ARCHIVED: Operational Manual

OP 13.16 - Country Portfolio Performance Reviews


These policies were prepared for use by World Bank staff and are not necessarily a complete treatment of the subject.
OP 13.16
September, 1994
 
This Operational Policy statement was revised in March 2012 to take into account the provisions of OP/BP 9.00, issued in February 2012; and previously revised in August 2004 to reflect the term "development policy lending" (formerly adjustment lending), in accordance with OP/BP 8.60, issued in August 2004.
 
Note: OP and BP 13.16 together replace OMS 3.51,Country Implementation Reviews.
 
Questions should be addressed to opmanual@worldbank.org.
 

Revised March 2012

1. The Bank1 and borrower carry out periodic Country Portfolio Performance Reviews (CPPRs) to strengthen portfolio performance and thereby enhance the development impact of projects. CPPRs assist the Bank to (a) learn from implementation experience to improve both the implementation of the existing portfolio and the quality of projects entering the portfolio; (b) reinforce borrower ownership of Bank-financed projects; (c) develop the design of the Bank's Country Assistance Strategy; and (d) ensure the continued relevance of projects in the portfolio for sector strategies. The CPPR gives the borrower the opportunity to carry out its own assessment of the portfolio and to raise any problems it has with the Bank.

2. During CPPR meetings, Bank staff consult with borrowers to (a) assess the borrower's continuing ownership of, and commitment to, the projects in the existing country portfolio; and (b) discuss key project-specific and systemic issues and attempt to resolve them or develop a specific time-bound remedial action plan that proposes the actions to be taken, the entity responsible for taking each action, and the dates by which the actions need to be taken.

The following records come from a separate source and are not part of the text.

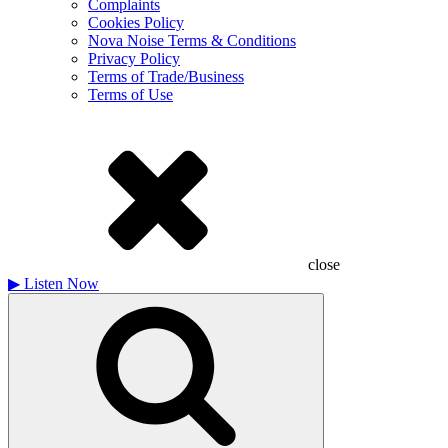
Complaints
Cookies Policy
Nova Noise Terms & Conditions
Privacy Policy
Terms of Trade/Business
Terms of Use
close
▶
Listen Now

3. As part of the continuous process of portfolio management, the country department schedules periodic CPPRs, normally every 12 to 18 months for active borrowers with more than 20 projects under implementation or more than US$1 billion in outstanding loans.2 For countries with fewer projects under implementation and a smaller amount in outstanding loans, CPPRs may be conducted less frequently.

____________

  1. "Bank" includes IBRD and IDA; "loans" includes IDA credits and IDA grants; "borrowers" includes guarantors and public or private subborrowers; and "project" refers to the activities included in an investment operation, the program supported under Program-for-Results financing operation, and the program supported under a development policy lending operation.
  2. The frequency of CPPRs is largely determined by the health of the portfolio and by other macroeconomic/sectoral issues affecting portfolio implementation.